Taiwan’s first woman president: The paradox of Tsai Ing-wen | Melbourne Asia Review
Inquiries

Melbourne Asia Review is an initiative of the Asia Institute. Any inquiries about Melbourne Asia Review should be directed to the Managing Editor, Cathy Harper.

Email Address

In 2017, American filmmaker Vanessa Hope approached Taiwan’s president, Tsai Ing-wen, for permission to film her as she went about the task of governing one of the world’s more complicated countries. Hope’s interest was sparked by the prospect, in 2016, that the Taiwan might elect its first female president. She ended up tracking Tsai for seven years and making a film that is about much more than a woman as leader. Called Invisible Nation, it is a film for its time, made over a period when China was ratchetting up the threat level against Taiwan in ways that boosted Tsai Ing-wen’s appeal to the electorate. Despite domestic problems, she achieved a resounding victory in the 2020 election. On view in the film’s coverage of elections are not only Tsai but the voters: crying in the rain when she lost in 2012, rapturous in 2016, triumphant in 2020. At one level, the film is about how democracy has turned the inhabitants of Taiwan into Taiwanese. At another, it is a celebration of and salute to Tsai Ing-wen as the first woman to be elected president in Taiwan. 

In the course of filming, Hope captured Tsai speaking about the importance of gender equality in politics. Apart from covering the passage of the historic same-sex marriage bill in 2019, the film does not dwell much on gender as an issue. In some respects, it would have been difficult for a film with Tsai as a subject to do so. Her first presidential campaign in 2012 embraced the message of ‘first woman president’ but to little effect. During her second, in 2016, same-sex marriage emerged as an issue but she was slow to pursue it once in office.  She has generally avoided playing the gender card. As president, she demonstrates Taiwan’s openness to women in leadership positions. Yet there were only four women in her first cabinet, accounting for just 10 percent of the whole. In the expanded cabinet of 2020, the number dropped to two.  The gender ratio in her government closely resembles that in South Korea in 2023, under a frankly anti-feminist male president, Yoon Suk-Yeol.
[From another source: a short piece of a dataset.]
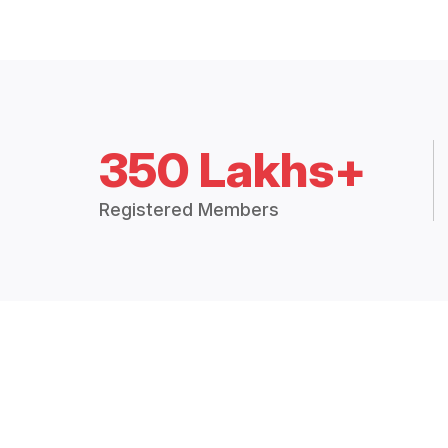
350 Lakhs+
Registered Members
What explains this paradox? Most respondents to interviews conducted by Young-Im Lee early in Tsai’s second term offered one of two answers to the question. One was that Tsai had made it on her own merits and thought others could do the same. The other was that she had to make pragmatic political choices in her appointments. The first of these implies that there were indeed only two or three possible female candidates worthy of appointment on merit alone. The second points to the fact that in making appointments, Tsai was constrained by political realities, including those related to her membership of the Democratic Progressive Party (DPP).  In fact, it seems that the low number of women in Tsai’s cabinets present more than one paradox.  As much as Tsai herself, the DPP and the wider political society deserve scrutiny for why, under a woman as president, the national cabinet should have a gender imbalance greater than that evident under either of her male predecessors, Ma Ying-jeou and Chen Shui-bian.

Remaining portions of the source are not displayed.